YETERLİ SIVI TÜKETİMİ
Günlük yeterli sıvı tüketiminin sağlanması gut atağı gelişme riskini düşürücü etki gösterebilir. Sıvı alımı ile birlikte kan dolaşımındaki ekstra ürik asitin böbreklerden atılımı kolaylaşır ve idrar ile uzaklaştırılır. Sıvı tüketimi özellikle terleme ile vücut sıvısının bir kısmını kaybeden düzenli egzersiz yapan kişilerin ihmal etmemesi gereken bir konudur.
ALKOL TÜKETİMİNİ SINIRLAMAK
Alkol, gut hastalığı için bilinen bir tetikleyicidir. Bu durumun nedeni vücudun alkol tüketimi ile birlikte vücuttan fazla ürik asiti uzaklaştırmak yerine alkolün atılmasına öncelik vermesinden kaynaklanır. Böylelikle alkol tüketimi ile birlikte yüksek miktarda kalan ürik asitin birikmesi ve kristal formuna dönüşmesi kolaylaşır.

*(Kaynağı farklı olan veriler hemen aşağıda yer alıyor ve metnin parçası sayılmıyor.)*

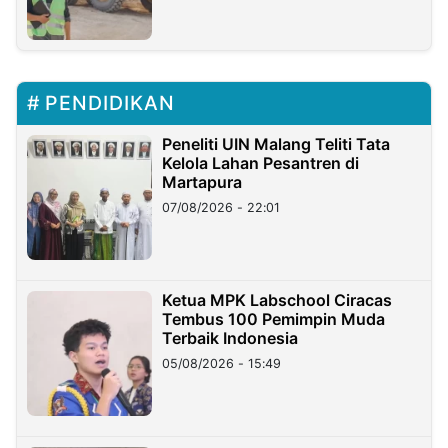
PENDIDIKAN
Peneliti UIN Malang Teliti Tata
Kelola Lahan Pesantren di
Martapura
07/08/2026 - 22:01
Ketua MPK Labschool Ciracas
Tembus 100 Pemimpin Muda
Terbaik Indonesia
05/08/2026 - 15:49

Diyet, egzersiz ve diğer yaşam tarzı değişiklikleri gut ve diğer ürik asit yüksekliğine bağlı oluşan sağlık durumlarında oldukça etkili uygulamalardır. Bazı kişilerde ise yaşam tarzı değişikliklerine ek olarak medikal tedavi uygulamaları gerekli olabilir. Hekimler tarafından reçetelendirilen ilaçlara harfiyen uyulması tedavinin önemli bir parçasıdır.
Bir eklem iltihabı türü olan gut hastalığının belirtilerini kendinizde veya çevrenizde fark etmeniz halinde sağlık kuruluşlarına başvurarak uygun tedavi ve yaşam tarzı değişiklikleri hakkında uzman hekimlerden yardım almanız önerilir.